Je limiterai cette incursion dans le travail de l’historiographie à trois grands phénomènes. D’abord la place et le rôle du témoignage dans l’étape de la recherche documentaire. Le témoignage est, en un sens, une extension de la mémoire, prise en sa phase narrative. Mais il n’y a témoignage que lorsque le récit fait d’un événement est rendu public : le sujet, face à quelqu’un, affirme qu’il a été le témoin de quelque chose qui a eu lieu ; le témoin dit : « croyez-moi ou ne me croyez pas, j’y étais ». Quelqu’un d’autre reçoit son témoignage, l’écrit et le conserve. Le témoignage est renforcé par la promesse de témoigner à nouveau, si nécessaire ; ce qui engage la fiabilité du témoin et donne au témoignage la gravité d’un serment. La dimension fiduciaire de toutes sortes de rapports humains est ainsi mise en lumière : traités, pactes, contrats et autres interactions qui reposent sur notre confiance dans la parole de l’autre. Mais le témoignage est en même temps le point faible de l’établissement de la preuve documentaire. Il est toujours possible d’opposer les témoignages les uns aux autres, soit en ce qui concerne les faits rapportés, soit en ce qui concerne la fiabilité des témoins. Une part importante de la bataille des historiens pour l’établissement de la vérité naît de la confrontation des témoignages, principalement des témoignages écrits ; des questions sont soulevées : pourquoi ont-ils été préservés ? par qui ? pour le bénéfice de qui ? Cette situation de conflit ne peut se limiter au champ de l’histoire comme science, elle réapparaît au niveau de nos conflits entre contemporains, au niveau des demandes fortes, parfois collectivement formulées, en faveur d’une tradition mémorielle au détriment d’autres mémoires traditionnelles.

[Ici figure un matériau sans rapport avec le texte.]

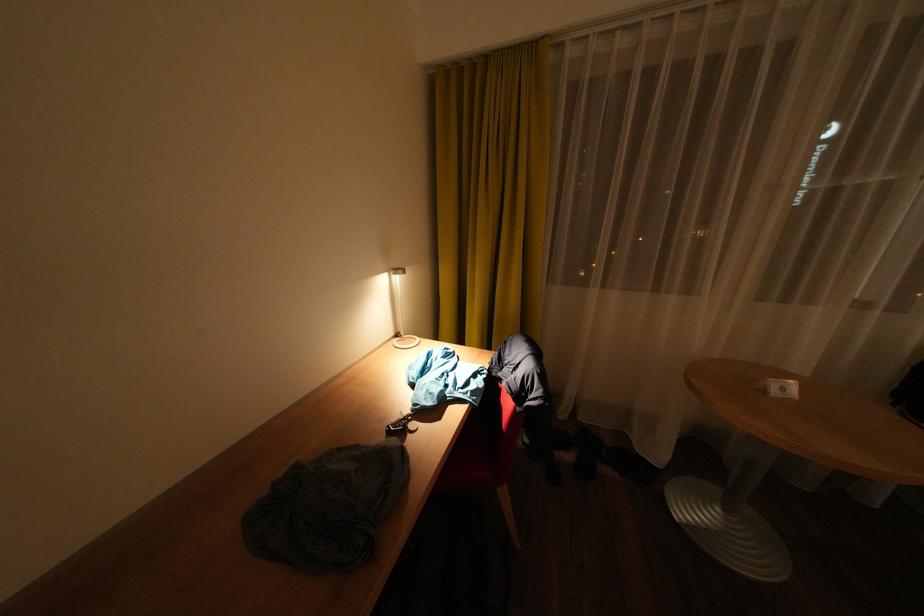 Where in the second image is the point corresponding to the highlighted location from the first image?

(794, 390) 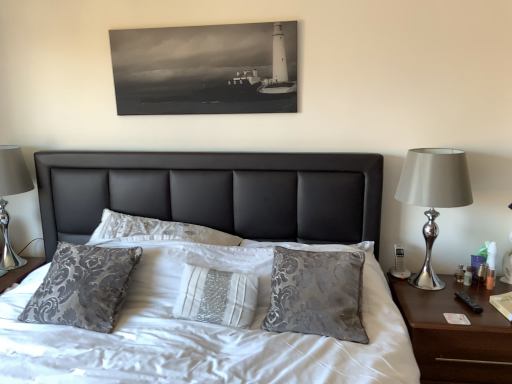 Where is `silver metallic lamp at right`? The image size is (512, 384). silver metallic lamp at right is located at coordinates (433, 196).

This screenshot has height=384, width=512. Find the location of `silver metallic lamp at right`. silver metallic lamp at right is located at coordinates (433, 196).

Is point (443, 344) closer to viewer compared to point (421, 171)?

Yes, point (443, 344) is in front of point (421, 171).

From a real-world perspective, which is physically below, brown wood nightstand at right or silver metallic lamp at right?

brown wood nightstand at right, from a real-world perspective.

From the image's perspective, is brown wood nightstand at right beneath silver metallic lamp at right?

Yes, from the image's perspective, brown wood nightstand at right is beneath silver metallic lamp at right.

Which object is positioned more to the right, silver metallic table lamp at left or brown wood nightstand at right?

From the viewer's perspective, brown wood nightstand at right appears more on the right side.

Which of these two, silver metallic table lamp at left or brown wood nightstand at right, is wider?

brown wood nightstand at right.

Is silver metallic table lamp at left oriented towards brown wood nightstand at right?

No, silver metallic table lamp at left is not aimed at brown wood nightstand at right.

From a real-world perspective, who is located higher, silver metallic table lamp at left or brown wood nightstand at right?

silver metallic table lamp at left, from a real-world perspective.

How much distance is there between silver metallic table lamp at left and silver metallic lamp at right?

A distance of 2.14 meters exists between silver metallic table lamp at left and silver metallic lamp at right.

Considering the points (6, 216) and (464, 167), which point is in front, point (6, 216) or point (464, 167)?

Point (464, 167)

Considering the relative sizes of silver metallic table lamp at left and silver metallic lamp at right in the image provided, is silver metallic table lamp at left taller than silver metallic lamp at right?

No, silver metallic table lamp at left is not taller than silver metallic lamp at right.

The width and height of the screenshot is (512, 384). In the image, there is a silver metallic lamp at right. Identify the location of table lamp below it (from a real-world perspective). (11, 194).

Considering the relative positions of silver metallic lamp at right and silver metallic table lamp at left in the image provided, is silver metallic lamp at right behind silver metallic table lamp at left?

No, it is not.

Which is further, (x=424, y=187) or (x=1, y=189)?

The point (x=1, y=189) is more distant.

Is brown wood nightstand at right outside of silver metallic table lamp at left?

Absolutely, brown wood nightstand at right is external to silver metallic table lamp at left.

Is brown wood nightstand at right with silver metallic table lamp at left?

They are not placed beside each other.

From the image's perspective, is brown wood nightstand at right above or below silver metallic table lamp at left?

brown wood nightstand at right is below silver metallic table lamp at left.

Does brown wood nightstand at right turn towards silver metallic table lamp at left?

No, brown wood nightstand at right is not facing towards silver metallic table lamp at left.

Looking at this image, choose the correct answer: Is silver metallic lamp at right inside brown wood nightstand at right or outside it?

silver metallic lamp at right is not inside brown wood nightstand at right, it's outside.

The image size is (512, 384). Find the location of `nightstand that is under the silver metallic lamp at right (from a real-world perspective)`. nightstand that is under the silver metallic lamp at right (from a real-world perspective) is located at coordinates (455, 333).

Does silver metallic lamp at right have a lesser height compared to brown wood nightstand at right?

No, silver metallic lamp at right is not shorter than brown wood nightstand at right.

How far apart are silver metallic lamp at right and brown wood nightstand at right?

silver metallic lamp at right and brown wood nightstand at right are 13.71 inches apart from each other.

Where is `nightstand below the silver metallic lamp at right (from the image's perspective)`? nightstand below the silver metallic lamp at right (from the image's perspective) is located at coordinates (455, 333).

This screenshot has height=384, width=512. I want to click on table lamp that appears behind the brown wood nightstand at right, so click(11, 194).

Which object lies nearer to the anchor point brown wood nightstand at right, silver metallic table lamp at left or silver metallic lamp at right?

Based on the image, silver metallic lamp at right appears to be nearer to brown wood nightstand at right.

Considering their positions, is silver metallic lamp at right positioned closer to brown wood nightstand at right than silver metallic table lamp at left?

silver metallic lamp at right is positioned closer to the anchor brown wood nightstand at right.

Based on their spatial positions, is silver metallic table lamp at left or brown wood nightstand at right further from silver metallic lamp at right?

silver metallic table lamp at left.

Looking at the image, which one is located closer to silver metallic table lamp at left, brown wood nightstand at right or silver metallic lamp at right?

silver metallic lamp at right lies closer to silver metallic table lamp at left than the other object.

Based on their spatial positions, is silver metallic lamp at right or brown wood nightstand at right further from silver metallic table lamp at left?

Among the two, brown wood nightstand at right is located further to silver metallic table lamp at left.

From the image, which object appears to be nearer to silver metallic lamp at right, brown wood nightstand at right or silver metallic table lamp at left?

Among the two, brown wood nightstand at right is located nearer to silver metallic lamp at right.

This screenshot has height=384, width=512. What are the coordinates of `bedside lamp between silver metallic table lamp at left and brown wood nightstand at right from left to right` in the screenshot? It's located at (433, 196). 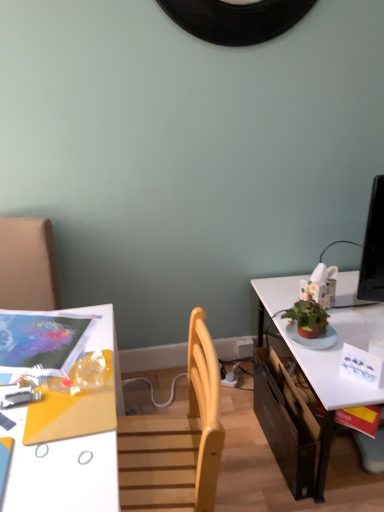 Image resolution: width=384 pixels, height=512 pixels. I want to click on vacant region above matte plastic magazine at upper left (from a real-world perspective), so click(x=35, y=330). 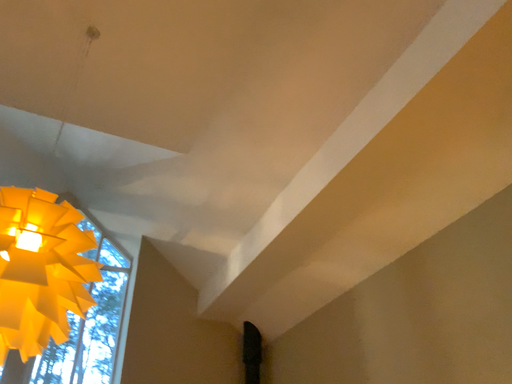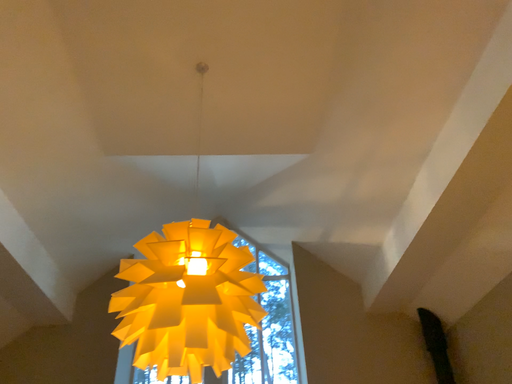 Question: How did the camera likely rotate when shooting the video?

Choices:
 (A) rotated right
 (B) rotated left

Answer: (B) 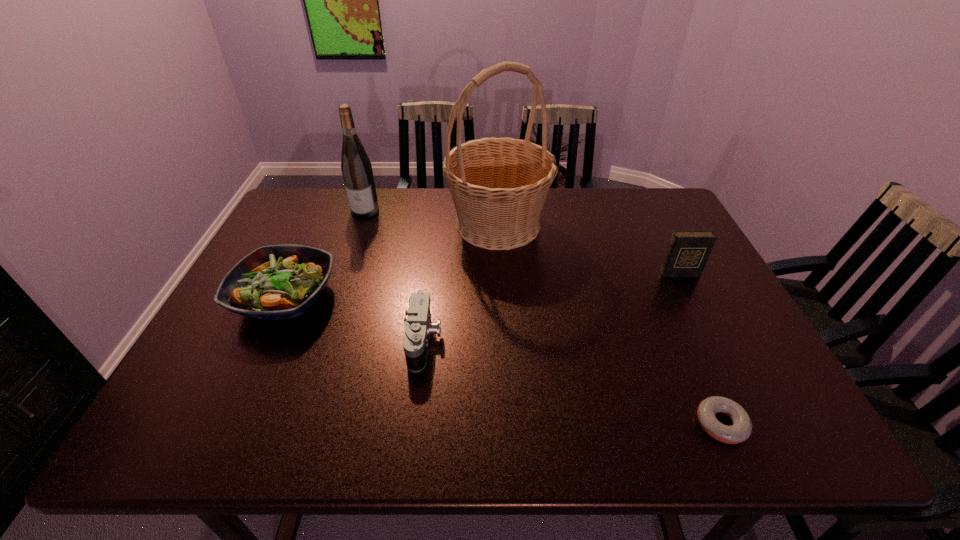 Image resolution: width=960 pixels, height=540 pixels. I want to click on vacant space that satisfies the following two spatial constraints: 1. on the front side of the second tallest object; 2. on the left side of the basket, so click(360, 224).

The image size is (960, 540). I want to click on vacant region that satisfies the following two spatial constraints: 1. on the back side of the shortest object; 2. on the lens of the camera, so click(x=684, y=341). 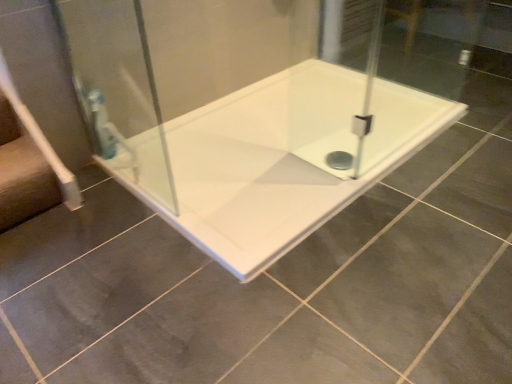 Measure the distance between point (168,199) and camera.

Point (168,199) is 4.99 feet from camera.

The image size is (512, 384). In order to click on clear glass shower door at left in this screenshot , I will do `click(118, 90)`.

Describe the element at coordinates (118, 90) in the screenshot. The width and height of the screenshot is (512, 384). I see `clear glass shower door at left` at that location.

What do you see at coordinates (280, 159) in the screenshot? The width and height of the screenshot is (512, 384). I see `white glossy bathtub at center` at bounding box center [280, 159].

I want to click on white glossy bathtub at center, so click(x=280, y=159).

Locate an element on the screen. Image resolution: width=512 pixels, height=384 pixels. clear glass shower door at left is located at coordinates (118, 90).

Looking at this image, which object is positioned more to the left, clear glass shower door at left or white glossy bathtub at center?

clear glass shower door at left.

In the image, is clear glass shower door at left positioned in front of or behind white glossy bathtub at center?

In the image, clear glass shower door at left appears in front of white glossy bathtub at center.

Which is behind, point (78, 91) or point (293, 224)?

The point (78, 91) is farther.

From the image's perspective, does clear glass shower door at left appear lower than white glossy bathtub at center?

No, from the image's perspective, clear glass shower door at left is not below white glossy bathtub at center.

From a real-world perspective, is clear glass shower door at left above or below white glossy bathtub at center?

Clearly, from a real-world perspective, clear glass shower door at left is above white glossy bathtub at center.

Considering the relative sizes of clear glass shower door at left and white glossy bathtub at center in the image provided, is clear glass shower door at left wider than white glossy bathtub at center?

In fact, clear glass shower door at left might be narrower than white glossy bathtub at center.

Can you confirm if clear glass shower door at left is taller than white glossy bathtub at center?

Correct, clear glass shower door at left is much taller as white glossy bathtub at center.

Can you confirm if clear glass shower door at left is smaller than white glossy bathtub at center?

Indeed, clear glass shower door at left has a smaller size compared to white glossy bathtub at center.

Would you say clear glass shower door at left is inside or outside white glossy bathtub at center?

Une seconde série de caractéristiques relatives à la phase explicative de l’opération historique aura des conséquences au stade de la lecture et de la réception. Cela tient à l’enchevêtrement des explications causales et intentionnelles. À cet égard il n’y a pas chez les historiens de contraintes réglées quant aux divers emplois du terme « parce que », en réponse à la question « pourquoi ? ». Certains emplois de la connexion causale sont très proches de ceux utilisés dans les sciences de la nature : c’est le cas en histoire économique, en démographie, en linguistique et même dans le traitement des configurations culturelles. Ce sont en même temps des explications en termes de raisons, et les raisons d’agir de telle ou telle façon. Dans ce dernier cas on devrait pouvoir parler de compréhension plutôt que d’explication. À cette architecture complexe de ce que l’on appelle l’explication historique, il faut ajouter la possibilité de l’opération historique de varier l’échelle d’un phénomène, et de passer d’une échelle à l’autre en ce qui concerne les durées temporelles : « longue durée » de Braudel, brefs intervalles de temps dans le genre de micro-histoire que pratique l’école italienne. Ce « jeu d’échelle » n’est qu’un exemple de l’enchevêtrement des interprétations soit causales soit finales pendant le processus explicatif. Avec l’interprétation, passe au premier plan l’implication personnelle de l’historien. Sans surestimer les préjugés, les passions, la partialité de l’engagement de l’historien, il suffit de souligner le rôle que ces éléments jouent dans le choix de son sujet de prédilection, de son champ de recherche, le choix des archives qu’il fréquente, et même le choix d’explications causales ou finales. L’interprétation n’est pas une phase à part de l’ensemble de l’opération historique, elle travaille à tous niveaux, de l’établissement du témoignage et des archives, à l’explication en termes de finalité ou de causalité, de la sphère de l’économie à celle de la culture.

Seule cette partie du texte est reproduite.